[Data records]
========================================================================
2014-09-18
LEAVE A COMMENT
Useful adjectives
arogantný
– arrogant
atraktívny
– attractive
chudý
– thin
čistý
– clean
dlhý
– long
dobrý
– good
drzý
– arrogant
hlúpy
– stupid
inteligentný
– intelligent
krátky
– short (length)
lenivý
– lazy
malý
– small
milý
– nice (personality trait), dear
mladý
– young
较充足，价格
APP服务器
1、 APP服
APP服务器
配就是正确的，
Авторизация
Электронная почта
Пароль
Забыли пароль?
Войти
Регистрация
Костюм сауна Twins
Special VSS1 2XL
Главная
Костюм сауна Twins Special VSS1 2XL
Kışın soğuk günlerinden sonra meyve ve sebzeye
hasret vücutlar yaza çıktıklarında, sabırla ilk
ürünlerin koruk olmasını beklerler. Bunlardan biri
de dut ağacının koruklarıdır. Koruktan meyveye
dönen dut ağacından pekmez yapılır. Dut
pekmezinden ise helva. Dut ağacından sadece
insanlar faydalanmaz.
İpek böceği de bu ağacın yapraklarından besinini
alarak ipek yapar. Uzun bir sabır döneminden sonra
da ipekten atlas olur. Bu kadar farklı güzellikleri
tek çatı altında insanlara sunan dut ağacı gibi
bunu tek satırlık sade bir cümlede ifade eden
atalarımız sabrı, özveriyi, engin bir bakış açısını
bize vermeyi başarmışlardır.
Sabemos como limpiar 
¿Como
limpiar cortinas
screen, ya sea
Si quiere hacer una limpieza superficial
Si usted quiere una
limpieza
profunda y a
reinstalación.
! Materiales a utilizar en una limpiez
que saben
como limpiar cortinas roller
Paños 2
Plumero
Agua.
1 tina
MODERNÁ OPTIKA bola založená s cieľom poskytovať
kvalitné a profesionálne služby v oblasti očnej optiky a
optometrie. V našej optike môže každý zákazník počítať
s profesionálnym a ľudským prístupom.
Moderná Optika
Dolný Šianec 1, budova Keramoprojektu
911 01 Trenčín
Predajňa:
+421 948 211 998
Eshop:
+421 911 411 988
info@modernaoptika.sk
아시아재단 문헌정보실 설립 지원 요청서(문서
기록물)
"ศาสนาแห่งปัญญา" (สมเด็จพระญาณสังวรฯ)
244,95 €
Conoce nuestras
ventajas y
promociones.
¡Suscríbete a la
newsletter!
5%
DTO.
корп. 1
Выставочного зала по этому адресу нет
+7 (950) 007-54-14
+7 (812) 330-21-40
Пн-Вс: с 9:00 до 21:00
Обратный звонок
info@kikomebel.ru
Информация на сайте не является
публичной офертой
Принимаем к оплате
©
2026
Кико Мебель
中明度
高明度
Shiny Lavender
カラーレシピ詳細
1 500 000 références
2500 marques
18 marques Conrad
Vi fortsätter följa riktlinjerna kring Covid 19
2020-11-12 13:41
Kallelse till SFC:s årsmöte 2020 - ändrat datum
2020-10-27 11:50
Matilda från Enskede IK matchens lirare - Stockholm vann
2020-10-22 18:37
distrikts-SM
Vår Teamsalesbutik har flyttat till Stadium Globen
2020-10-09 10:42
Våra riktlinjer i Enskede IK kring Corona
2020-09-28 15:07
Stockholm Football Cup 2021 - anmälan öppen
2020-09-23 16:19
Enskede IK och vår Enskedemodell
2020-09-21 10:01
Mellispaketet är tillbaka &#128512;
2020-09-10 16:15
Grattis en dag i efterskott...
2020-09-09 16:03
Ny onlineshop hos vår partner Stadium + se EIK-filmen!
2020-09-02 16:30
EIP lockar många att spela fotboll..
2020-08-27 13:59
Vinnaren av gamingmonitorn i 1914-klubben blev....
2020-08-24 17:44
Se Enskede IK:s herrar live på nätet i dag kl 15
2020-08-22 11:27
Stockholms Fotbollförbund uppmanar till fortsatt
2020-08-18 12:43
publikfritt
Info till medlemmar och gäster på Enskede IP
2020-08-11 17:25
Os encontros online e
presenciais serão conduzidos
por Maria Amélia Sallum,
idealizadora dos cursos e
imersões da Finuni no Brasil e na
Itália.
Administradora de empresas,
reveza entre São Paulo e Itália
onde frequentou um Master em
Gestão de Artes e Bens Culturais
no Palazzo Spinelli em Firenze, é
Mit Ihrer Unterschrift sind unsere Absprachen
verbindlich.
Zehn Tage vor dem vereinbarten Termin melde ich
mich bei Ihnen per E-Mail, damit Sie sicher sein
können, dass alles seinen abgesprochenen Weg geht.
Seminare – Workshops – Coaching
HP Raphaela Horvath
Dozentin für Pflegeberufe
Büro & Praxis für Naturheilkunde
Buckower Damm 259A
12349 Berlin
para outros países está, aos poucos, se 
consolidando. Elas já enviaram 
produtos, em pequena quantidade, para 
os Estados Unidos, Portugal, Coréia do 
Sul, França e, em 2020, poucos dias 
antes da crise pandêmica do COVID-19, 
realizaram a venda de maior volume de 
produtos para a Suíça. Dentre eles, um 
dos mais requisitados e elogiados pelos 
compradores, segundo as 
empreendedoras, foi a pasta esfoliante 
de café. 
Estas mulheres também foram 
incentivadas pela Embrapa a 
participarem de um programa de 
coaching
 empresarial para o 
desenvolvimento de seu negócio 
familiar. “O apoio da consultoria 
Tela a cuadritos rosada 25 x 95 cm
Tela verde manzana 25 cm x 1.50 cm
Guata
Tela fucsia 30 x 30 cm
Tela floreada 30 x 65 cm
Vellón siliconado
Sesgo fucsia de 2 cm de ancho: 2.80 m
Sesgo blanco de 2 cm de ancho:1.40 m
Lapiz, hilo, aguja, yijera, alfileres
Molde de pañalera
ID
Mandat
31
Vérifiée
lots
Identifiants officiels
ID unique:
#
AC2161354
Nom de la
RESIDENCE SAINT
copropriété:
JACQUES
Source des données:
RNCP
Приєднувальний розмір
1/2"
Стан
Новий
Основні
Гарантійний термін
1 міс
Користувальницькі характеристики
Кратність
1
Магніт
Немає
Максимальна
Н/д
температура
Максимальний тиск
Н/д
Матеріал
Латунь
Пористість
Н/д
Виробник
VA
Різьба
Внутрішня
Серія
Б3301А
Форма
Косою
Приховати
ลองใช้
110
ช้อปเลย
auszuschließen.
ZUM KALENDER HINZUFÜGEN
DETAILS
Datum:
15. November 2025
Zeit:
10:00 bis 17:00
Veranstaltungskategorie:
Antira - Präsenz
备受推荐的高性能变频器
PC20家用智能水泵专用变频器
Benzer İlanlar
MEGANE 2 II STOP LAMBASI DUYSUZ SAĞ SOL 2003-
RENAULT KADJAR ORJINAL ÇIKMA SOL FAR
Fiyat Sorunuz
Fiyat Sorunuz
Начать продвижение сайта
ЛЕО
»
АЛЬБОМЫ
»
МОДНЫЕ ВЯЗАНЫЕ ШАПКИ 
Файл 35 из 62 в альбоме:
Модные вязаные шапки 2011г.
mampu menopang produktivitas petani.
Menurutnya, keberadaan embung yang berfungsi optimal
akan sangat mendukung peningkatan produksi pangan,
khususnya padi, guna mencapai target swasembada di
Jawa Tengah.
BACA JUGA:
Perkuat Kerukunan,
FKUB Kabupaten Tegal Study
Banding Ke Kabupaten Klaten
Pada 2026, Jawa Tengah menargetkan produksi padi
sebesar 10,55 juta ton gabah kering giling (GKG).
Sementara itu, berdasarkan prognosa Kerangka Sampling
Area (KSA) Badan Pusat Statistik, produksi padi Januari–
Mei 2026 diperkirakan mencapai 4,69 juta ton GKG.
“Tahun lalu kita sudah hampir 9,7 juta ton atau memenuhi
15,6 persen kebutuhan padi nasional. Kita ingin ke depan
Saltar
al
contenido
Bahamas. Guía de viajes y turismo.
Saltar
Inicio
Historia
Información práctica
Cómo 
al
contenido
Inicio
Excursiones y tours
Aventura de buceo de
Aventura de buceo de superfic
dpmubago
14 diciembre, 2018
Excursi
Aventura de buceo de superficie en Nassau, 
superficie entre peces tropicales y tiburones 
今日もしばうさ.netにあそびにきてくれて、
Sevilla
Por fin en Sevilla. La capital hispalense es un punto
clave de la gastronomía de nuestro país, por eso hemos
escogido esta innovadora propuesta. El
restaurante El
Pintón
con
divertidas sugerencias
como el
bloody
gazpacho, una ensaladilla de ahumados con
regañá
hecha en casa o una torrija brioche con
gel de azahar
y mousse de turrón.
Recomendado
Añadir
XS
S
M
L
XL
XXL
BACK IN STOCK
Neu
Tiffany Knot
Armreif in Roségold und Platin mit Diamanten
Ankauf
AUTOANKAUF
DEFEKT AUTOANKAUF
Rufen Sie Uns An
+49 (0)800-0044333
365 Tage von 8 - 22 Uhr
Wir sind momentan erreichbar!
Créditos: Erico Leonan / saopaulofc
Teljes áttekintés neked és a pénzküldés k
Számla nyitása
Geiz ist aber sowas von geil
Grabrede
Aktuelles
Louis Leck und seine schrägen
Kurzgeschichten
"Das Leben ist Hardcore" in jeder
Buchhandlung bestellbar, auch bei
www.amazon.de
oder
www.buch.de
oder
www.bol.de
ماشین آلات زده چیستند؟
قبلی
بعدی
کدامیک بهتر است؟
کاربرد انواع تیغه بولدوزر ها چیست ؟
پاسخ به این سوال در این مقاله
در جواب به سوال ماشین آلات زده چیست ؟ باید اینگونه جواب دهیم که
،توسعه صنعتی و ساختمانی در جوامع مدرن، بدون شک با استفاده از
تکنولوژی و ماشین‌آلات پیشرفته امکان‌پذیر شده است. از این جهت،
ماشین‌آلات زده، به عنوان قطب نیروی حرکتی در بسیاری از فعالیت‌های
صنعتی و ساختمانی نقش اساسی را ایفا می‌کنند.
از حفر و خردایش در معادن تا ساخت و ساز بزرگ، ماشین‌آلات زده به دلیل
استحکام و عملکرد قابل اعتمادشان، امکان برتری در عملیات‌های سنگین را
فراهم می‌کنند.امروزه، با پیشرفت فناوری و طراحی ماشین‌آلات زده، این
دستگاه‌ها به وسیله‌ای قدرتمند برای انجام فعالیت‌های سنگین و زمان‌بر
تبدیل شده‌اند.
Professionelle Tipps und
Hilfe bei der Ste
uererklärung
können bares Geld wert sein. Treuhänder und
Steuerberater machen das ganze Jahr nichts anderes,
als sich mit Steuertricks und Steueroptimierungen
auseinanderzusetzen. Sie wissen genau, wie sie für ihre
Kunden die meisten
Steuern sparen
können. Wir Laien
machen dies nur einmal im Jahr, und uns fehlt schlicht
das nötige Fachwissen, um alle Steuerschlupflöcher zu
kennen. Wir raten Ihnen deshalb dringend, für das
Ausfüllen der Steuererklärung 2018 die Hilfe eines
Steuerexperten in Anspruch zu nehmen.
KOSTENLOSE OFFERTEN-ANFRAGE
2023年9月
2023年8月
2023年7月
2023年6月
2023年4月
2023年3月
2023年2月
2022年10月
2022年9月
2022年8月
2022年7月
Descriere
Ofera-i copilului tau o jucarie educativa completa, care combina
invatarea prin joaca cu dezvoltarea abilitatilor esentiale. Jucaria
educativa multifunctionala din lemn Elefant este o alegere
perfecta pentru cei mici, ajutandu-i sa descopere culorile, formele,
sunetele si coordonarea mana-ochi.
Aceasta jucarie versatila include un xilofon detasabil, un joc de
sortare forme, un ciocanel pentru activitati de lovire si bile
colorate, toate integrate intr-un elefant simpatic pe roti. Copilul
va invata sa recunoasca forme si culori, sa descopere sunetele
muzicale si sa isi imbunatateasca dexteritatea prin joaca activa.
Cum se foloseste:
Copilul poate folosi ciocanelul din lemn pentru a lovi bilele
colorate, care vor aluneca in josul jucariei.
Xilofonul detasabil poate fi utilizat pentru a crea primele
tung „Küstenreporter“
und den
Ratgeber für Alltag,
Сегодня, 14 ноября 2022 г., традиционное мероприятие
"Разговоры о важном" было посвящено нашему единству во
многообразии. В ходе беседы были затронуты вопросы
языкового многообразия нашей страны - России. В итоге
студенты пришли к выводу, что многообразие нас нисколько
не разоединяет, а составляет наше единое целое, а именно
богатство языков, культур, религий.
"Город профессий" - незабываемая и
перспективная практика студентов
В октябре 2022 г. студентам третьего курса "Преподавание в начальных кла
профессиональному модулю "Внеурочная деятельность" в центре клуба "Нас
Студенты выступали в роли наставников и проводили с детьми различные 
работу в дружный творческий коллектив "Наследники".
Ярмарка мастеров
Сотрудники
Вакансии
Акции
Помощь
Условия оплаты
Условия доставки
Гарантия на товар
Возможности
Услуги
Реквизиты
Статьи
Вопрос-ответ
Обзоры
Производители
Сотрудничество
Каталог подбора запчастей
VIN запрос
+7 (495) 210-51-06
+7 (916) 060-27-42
========================================================================
— YOUR ASSIGNMENT —
Can you write out the lines above, from the first one through the one containing "Авторизация", exactly as they appear and nothing more?

— OUTPUT FOR THIS TASK —
2014-09-18
LEAVE A COMMENT
Useful adjectives
arogantný
– arrogant
atraktívny
– attractive
chudý
– thin
čistý
– clean
dlhý
– long
dobrý
– good
drzý
– arrogant
hlúpy
– stupid
inteligentný
– intelligent
krátky
– short (length)
lenivý
– lazy
malý
– small
milý
– nice (personality trait), dear
mladý
– young
较充足，价格
APP服务器
1、 APP服
APP服务器
配就是正确的，
Авторизация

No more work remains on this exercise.